Published: Wed 31 March 2021
Updated: Tue 22 November 2022
By steve

In Markets.

Crumbs

  • Nordea put out a first class macro note as usual. The takeaways are: buy USD, sell SEK, EUR. Suggests going long AUD/NZD based on ZN central bank policy divergence. It’s always a good read, and it’s free!
  • Negative note on $BYND. I’ve never been convinced about this company. Here.
  • The Market Eye makes a good point about a distressing lack of liquidity in large-cap US equities. We know that this has been a problem for a while, as demonstrated by various ramp operations, not least by Elon Musk with $TSLA. The suspicion is that reported volume is partially or largely wash sales between related parties. It’ll be interesting to see what happens to the market when a player bigger than Bill Hwang gets into trouble.

Both CBS ($30bn market cap) and Discovery ($20bn market cap) were down a neat 27% Friday, on what appears to be (allegedly) forced selling from Tiger Cub Archegos Capital. If this is the truth and there is nothing else going on here - this is a horrendous data-point on the true liquidity in the markets. The rumored “block offerings” from MS and GS were not multiple days of average volume. These are not some Mickey Mouse companies with shaky fundamentals. The only thing that is shaky is the “true” liquidity in the equity markets. Because it is non-existent. In a “normal” world this would have been done at maximum 5-10% down.

Unemployment

Unemployment is a terrible number to base a central bank policy on. It is the difference between two numbers: the number of people who they should be employable and the number of people who are actually employed.

Wrap

The markets are still buying the Fed line that inflation is not happening. Gold has had a terrible quarter, although it is up 1.32% today. In detail:

  • $QQQ is up well over 1%,
  • other US indices flat or slightly up,
  • very odd mix of sectors up: tech & utilties, with consumer discretionary (motors),
  • value down (staples, industrials, real estate, and of course the hated energy sector plus banks): reflation trade dead (or dormant?),
  • global equity mixed,
  • bonds pretty flat: 10Y @ 1.73%,

This was the end of the quarter. 28% corp. tax with measures to prevent offshoring of profits might dent the stockmarket, but it may never happen.

Soapbox

Economies benefit from rapid population growth. The Industrial Revolution, which delivered huge material gains to the mass of the population at the time, and even more to their descendants, was accompanied by a rising birthrate (and a declining infant mortality). Australia has enjoyed growth through immigration. Similarly HK, Singapore, UK (compared to neighbours). A young country is a productive country; short of forcing citizens to reproduce the only way to achieve this is to welcome immigrants.
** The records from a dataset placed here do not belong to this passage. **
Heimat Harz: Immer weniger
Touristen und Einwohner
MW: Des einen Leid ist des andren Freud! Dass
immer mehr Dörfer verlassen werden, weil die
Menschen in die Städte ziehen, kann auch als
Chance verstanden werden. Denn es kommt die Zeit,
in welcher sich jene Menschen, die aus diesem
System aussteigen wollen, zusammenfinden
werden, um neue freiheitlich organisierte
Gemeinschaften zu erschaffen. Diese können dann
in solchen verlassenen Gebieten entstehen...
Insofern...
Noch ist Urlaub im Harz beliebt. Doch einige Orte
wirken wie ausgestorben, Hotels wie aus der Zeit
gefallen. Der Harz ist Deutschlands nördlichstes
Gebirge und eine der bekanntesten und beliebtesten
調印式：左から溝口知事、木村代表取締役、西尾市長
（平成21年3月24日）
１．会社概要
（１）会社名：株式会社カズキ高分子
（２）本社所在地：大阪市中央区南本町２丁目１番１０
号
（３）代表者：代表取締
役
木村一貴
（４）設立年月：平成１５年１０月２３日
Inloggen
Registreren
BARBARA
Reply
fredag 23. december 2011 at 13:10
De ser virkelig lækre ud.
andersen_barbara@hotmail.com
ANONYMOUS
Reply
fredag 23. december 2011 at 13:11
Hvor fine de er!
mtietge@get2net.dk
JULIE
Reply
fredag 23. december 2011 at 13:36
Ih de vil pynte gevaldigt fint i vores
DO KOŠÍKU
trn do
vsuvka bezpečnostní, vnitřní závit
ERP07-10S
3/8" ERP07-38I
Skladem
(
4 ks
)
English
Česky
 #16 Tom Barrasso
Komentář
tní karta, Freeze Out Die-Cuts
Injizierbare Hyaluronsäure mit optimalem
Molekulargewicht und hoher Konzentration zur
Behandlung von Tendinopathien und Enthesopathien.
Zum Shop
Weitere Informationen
There are many mechanisms for sharing the benefits of immigration with those who lose economically: older native workers, and the taxpayers of country of origin (who have paid for the training of all the Indian GPs who come to work in the UK). The ideal would be a market based one (e.g. a bidding system for visas, the proceeds of which would be paid to the originating country authorities) but the details are left to clever minds than mine. We could restrict immigration to economically disadvantaged areas, which typically have plenty of schools and houses. There are lots of schemes.

Obviously, there are political problems, but if we do not embrace immigration we will be poorer. If we choose to be poorer, well that’s democracy, but politicians should not be allowed to pretend things will be different.